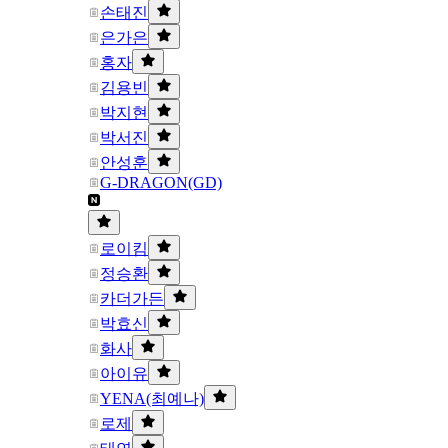
손태진
은가은
홍자
김용빈
박지현
박서진
안성훈
G-DRAGON(GD)
로이킴
정승환
카더가든
박효신
화사
아이유
YENA(최예나)
로제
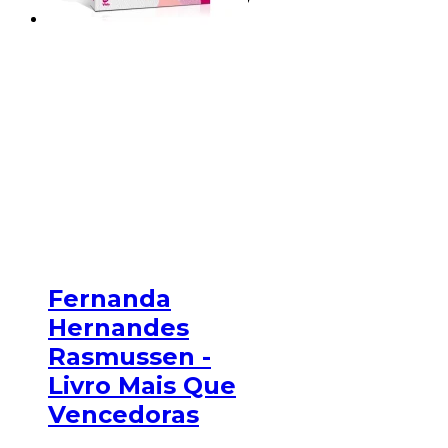
Fernanda
Hernandes
Rasmussen -
Livro Mais Que
Vencedoras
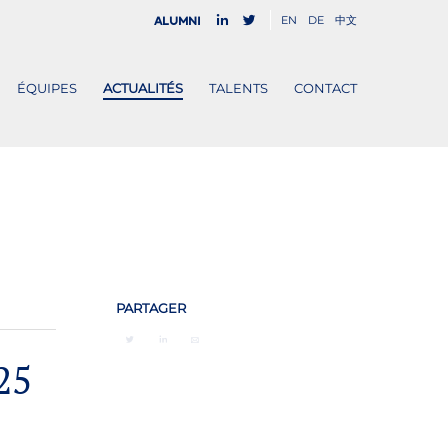
EN
DE
中文
Alumni
ÉQUIPES
ACTUALITÉS
TALENTS
CONTACT
PARTAGER
25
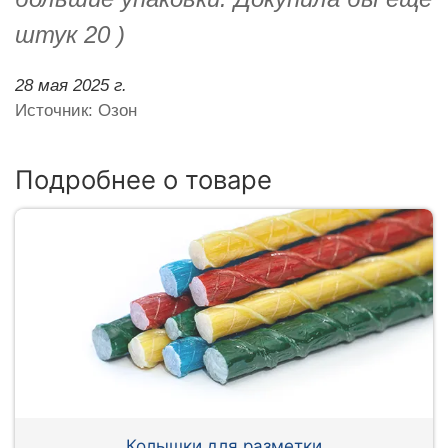
штук 20 )
28 мая 2025 г.
Источник: Озон
Подробнее о товаре
Колышки для разметки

- Problem description:
Copy out the whole listing word for word, except for any picture it includes.

- Finished task:
손태진
은가은
홍자
김용빈
박지현
박서진
안성훈
G-DRAGON(GD)
로이킴
정승환
카더가든
박효신
화사
아이유
YENA(최예나)
로제
Fernanda
Hernandes
Rasmussen -
Livro Mais Que
Vencedoras
EN
DE
中文
Alumni
ÉQUIPES
ACTUALITÉS
TALENTS
CONTACT
PARTAGER
25
штук 20 )
28 мая 2025 г.
Источник: Озон
Подробнее о товаре
Колышки для разметки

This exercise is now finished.